ENEL, BALZO DELL’UTILE A 3,4 MLD (+104,4%). IL CEO CATTANEO: SOSTENIBILITA’ FINANZIARIA E AMBIENTALE

Con un risultato netto ordinario a 6,5 miliardi di euro (+20,7%) e un Ebitda a 22 miliardi (+11,6%), il Consiglio di amministrazione di Enel – riunito sotto la presidenza di Paolo Scaroni – ha approvato il bilancio 2023. Il risultato netto del Gruppo registra un balzo a 3.438 milioni di euro (+104,4%), sui 1.682 del 2022, consentendo così di staccare un dividendo di 0,43 euro per azione (+7,5%). I ricavi sono stati di 95.565 milioni di euro (140.517 l’anno precedente): questo è dovuto principalmente ai minori prezzi medi di vendita in un contesto caratterizzato da una progressiva normalizzazione del settore energetico rispetto al 2022, nonché al differente perimetro di consolidamento.
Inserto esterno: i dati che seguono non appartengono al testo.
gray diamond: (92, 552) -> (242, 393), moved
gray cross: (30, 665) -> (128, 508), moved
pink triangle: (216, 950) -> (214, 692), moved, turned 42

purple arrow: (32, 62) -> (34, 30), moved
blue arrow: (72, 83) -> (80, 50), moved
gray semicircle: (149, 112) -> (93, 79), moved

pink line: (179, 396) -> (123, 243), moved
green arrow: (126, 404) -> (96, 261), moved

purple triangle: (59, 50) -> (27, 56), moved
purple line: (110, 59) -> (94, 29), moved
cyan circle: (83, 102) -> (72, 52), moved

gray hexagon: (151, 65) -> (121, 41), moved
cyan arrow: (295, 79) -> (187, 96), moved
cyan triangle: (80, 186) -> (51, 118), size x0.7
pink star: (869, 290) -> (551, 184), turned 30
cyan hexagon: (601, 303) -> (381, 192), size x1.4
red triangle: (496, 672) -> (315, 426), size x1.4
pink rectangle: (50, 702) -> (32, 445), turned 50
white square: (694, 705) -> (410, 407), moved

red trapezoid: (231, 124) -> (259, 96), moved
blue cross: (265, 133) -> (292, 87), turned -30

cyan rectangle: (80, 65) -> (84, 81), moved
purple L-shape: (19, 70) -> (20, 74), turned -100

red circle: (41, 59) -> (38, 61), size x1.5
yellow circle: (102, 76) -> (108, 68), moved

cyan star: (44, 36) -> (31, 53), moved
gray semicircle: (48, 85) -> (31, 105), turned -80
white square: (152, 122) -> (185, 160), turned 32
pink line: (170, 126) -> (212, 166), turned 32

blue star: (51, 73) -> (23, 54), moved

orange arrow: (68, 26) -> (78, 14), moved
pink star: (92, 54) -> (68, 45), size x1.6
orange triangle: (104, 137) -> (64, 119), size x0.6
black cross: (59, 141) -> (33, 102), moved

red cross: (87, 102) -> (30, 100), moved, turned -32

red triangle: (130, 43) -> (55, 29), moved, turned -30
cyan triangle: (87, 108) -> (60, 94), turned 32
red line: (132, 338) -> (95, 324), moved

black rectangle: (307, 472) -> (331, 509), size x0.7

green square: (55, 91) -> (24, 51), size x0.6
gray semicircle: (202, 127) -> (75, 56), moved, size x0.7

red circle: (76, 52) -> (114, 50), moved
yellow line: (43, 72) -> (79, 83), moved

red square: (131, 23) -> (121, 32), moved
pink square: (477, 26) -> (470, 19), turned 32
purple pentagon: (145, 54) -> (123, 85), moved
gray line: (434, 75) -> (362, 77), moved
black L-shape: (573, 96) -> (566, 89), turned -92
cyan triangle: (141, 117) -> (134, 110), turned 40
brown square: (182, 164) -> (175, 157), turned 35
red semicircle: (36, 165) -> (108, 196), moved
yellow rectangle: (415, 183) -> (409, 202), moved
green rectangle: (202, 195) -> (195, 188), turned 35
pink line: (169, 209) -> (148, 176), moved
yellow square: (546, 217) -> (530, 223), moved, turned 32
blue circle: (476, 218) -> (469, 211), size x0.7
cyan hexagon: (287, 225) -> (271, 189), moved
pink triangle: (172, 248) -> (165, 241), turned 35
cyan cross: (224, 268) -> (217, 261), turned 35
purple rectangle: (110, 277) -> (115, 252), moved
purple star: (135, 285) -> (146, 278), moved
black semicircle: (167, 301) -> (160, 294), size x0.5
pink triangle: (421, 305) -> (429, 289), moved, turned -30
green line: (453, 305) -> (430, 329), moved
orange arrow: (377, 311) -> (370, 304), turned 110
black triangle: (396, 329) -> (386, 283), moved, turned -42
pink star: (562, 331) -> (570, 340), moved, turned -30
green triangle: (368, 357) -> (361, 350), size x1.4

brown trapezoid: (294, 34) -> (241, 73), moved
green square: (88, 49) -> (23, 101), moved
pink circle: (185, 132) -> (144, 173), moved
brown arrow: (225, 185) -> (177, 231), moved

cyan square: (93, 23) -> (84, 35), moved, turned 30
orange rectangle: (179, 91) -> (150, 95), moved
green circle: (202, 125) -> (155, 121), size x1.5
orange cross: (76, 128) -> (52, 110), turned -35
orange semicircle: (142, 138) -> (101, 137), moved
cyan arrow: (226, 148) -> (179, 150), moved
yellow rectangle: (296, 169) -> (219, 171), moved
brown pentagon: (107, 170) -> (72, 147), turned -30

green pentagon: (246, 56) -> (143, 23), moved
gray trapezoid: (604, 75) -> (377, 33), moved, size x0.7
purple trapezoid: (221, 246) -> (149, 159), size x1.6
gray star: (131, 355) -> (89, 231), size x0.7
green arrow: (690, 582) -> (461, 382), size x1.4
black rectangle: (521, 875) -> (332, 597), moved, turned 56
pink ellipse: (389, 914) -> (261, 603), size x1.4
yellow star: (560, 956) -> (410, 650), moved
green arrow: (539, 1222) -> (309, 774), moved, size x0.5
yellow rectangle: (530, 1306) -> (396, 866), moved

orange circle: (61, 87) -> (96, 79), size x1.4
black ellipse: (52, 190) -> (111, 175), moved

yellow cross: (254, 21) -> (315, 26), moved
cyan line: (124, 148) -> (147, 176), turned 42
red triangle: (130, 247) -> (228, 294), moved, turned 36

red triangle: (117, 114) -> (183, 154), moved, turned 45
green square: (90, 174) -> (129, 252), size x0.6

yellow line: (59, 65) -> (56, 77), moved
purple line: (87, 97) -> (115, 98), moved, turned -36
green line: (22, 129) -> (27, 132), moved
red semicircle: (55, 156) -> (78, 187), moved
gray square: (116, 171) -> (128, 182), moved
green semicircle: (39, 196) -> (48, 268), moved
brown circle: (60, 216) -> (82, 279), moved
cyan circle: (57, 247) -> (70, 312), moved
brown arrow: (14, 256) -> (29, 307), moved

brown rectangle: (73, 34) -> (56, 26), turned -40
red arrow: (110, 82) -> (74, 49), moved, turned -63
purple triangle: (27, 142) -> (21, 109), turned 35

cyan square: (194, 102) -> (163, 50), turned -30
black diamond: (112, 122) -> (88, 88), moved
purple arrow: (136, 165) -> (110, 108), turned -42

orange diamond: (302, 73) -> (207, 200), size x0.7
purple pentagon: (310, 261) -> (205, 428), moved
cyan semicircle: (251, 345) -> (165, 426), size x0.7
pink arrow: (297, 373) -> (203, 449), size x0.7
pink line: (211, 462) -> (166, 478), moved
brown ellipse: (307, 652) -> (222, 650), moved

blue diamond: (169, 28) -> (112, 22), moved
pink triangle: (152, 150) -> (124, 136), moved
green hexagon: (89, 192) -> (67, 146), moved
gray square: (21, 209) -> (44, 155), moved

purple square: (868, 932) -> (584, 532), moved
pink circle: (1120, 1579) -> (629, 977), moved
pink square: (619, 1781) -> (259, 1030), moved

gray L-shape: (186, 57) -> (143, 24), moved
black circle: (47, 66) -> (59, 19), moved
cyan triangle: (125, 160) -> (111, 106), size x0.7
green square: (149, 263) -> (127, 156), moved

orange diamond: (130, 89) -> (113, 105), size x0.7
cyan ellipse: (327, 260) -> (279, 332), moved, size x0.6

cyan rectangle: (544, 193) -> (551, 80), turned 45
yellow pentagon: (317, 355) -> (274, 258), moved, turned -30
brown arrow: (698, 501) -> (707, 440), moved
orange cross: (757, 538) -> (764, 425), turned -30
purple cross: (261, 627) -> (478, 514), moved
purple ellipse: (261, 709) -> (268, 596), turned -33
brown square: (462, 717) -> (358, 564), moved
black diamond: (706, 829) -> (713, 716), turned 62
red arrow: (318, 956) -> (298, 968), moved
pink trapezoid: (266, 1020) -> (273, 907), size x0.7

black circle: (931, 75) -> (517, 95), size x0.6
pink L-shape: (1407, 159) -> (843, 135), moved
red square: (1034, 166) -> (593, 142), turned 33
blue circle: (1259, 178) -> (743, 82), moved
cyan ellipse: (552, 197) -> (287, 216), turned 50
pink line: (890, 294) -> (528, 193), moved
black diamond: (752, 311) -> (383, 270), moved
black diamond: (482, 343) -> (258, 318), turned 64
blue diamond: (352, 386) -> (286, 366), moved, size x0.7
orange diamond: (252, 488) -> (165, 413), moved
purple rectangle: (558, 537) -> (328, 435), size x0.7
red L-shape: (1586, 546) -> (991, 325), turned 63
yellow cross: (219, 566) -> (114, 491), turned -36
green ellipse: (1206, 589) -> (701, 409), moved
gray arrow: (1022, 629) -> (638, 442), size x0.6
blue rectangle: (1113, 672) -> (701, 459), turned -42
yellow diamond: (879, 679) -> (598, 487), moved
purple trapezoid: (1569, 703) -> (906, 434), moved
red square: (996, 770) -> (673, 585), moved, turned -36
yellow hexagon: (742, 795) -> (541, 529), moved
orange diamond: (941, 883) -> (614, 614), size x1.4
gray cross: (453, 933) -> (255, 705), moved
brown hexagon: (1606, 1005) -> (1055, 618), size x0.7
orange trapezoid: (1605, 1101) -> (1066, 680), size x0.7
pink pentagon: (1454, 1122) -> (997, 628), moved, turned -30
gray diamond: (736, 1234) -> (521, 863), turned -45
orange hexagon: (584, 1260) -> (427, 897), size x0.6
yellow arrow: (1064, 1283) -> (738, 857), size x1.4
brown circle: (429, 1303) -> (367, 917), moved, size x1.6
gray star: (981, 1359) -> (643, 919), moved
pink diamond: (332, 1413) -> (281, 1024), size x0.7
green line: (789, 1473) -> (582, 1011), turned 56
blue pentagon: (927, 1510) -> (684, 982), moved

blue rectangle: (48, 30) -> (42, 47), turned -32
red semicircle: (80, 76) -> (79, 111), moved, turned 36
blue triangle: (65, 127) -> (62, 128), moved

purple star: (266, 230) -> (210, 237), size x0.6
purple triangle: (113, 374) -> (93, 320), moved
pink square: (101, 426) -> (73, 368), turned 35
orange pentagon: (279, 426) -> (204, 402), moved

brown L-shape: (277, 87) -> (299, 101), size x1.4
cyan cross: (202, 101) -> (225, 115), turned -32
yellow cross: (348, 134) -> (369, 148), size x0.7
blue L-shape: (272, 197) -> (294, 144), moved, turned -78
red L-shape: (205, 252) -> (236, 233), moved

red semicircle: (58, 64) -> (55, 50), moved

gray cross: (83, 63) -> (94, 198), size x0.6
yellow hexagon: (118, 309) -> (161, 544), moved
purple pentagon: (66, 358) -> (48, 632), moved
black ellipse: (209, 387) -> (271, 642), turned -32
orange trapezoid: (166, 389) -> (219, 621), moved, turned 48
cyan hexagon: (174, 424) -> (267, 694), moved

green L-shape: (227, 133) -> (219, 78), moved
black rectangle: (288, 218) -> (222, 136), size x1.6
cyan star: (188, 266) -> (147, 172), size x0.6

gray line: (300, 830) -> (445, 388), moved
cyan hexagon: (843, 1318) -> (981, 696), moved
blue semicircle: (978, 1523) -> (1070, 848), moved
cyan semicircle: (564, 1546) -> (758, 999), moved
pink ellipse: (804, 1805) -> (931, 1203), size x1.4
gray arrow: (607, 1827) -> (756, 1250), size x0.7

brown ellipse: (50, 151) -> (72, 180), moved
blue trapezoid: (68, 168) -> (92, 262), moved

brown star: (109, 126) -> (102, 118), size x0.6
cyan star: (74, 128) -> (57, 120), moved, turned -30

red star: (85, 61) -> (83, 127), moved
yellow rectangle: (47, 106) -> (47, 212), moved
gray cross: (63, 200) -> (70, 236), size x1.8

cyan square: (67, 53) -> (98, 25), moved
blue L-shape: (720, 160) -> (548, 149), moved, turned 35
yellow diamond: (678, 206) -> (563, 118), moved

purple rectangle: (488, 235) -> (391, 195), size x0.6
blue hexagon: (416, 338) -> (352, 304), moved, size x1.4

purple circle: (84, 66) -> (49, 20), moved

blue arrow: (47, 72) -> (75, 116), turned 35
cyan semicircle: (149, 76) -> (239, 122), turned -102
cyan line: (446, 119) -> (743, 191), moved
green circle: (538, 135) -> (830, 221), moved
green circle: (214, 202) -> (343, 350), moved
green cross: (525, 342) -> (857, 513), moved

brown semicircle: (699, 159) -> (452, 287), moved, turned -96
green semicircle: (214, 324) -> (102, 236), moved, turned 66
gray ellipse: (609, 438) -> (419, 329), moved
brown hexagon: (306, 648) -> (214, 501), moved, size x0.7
Nel frattempo, l’indebitamento finanziario netto è sceso a 60.163 milioni di euro (-0,8%) contro i 60.663 del 2022. Mentre gli investimenti ammontano a 12.714 milioni di euro rispetto ai 14.347 dell’anno precedente (-11,4%). La variazione è riconducibile al differente perimetro di consolidamento nonché alla focalizzazione degli investimenti sullo sviluppo delle reti di distribuzione e della capacità rinnovabile.

ENEL Flavio Cattaneo (CEO)

Commenta Flavio Cattaneo, CEO del Gruppo Enel (nella foto sopra): “Abbiamo raggiunto tutti i target relativi al 2023 che avevamo già rivisto al rialzo lo scorso novembre”. E aggiunge: “Questi solidi risultati sono una chiara testimonianza dell’efficacia delle azioni messe in campo da parte del nuovo management nel corso del 2023, in linea con le nostre priorità strategiche di ottimizzazione del profilo rischio/rendimento, efficienza ed efficacia nonché sostenibilità, sia finanziaria che ambientale. Ribadiamo l’impegno verso il raggiungimento degli ambiziosi obiettivi fissati in occasione della presentazione del Piano Strategico 2024-2026. In particolare, in linea con quanto annunciato lo scorso novembre, ci aspettiamo ragionevolmente che la remunerazione degli azionisti per il 2024 possa crescere ulteriormente”.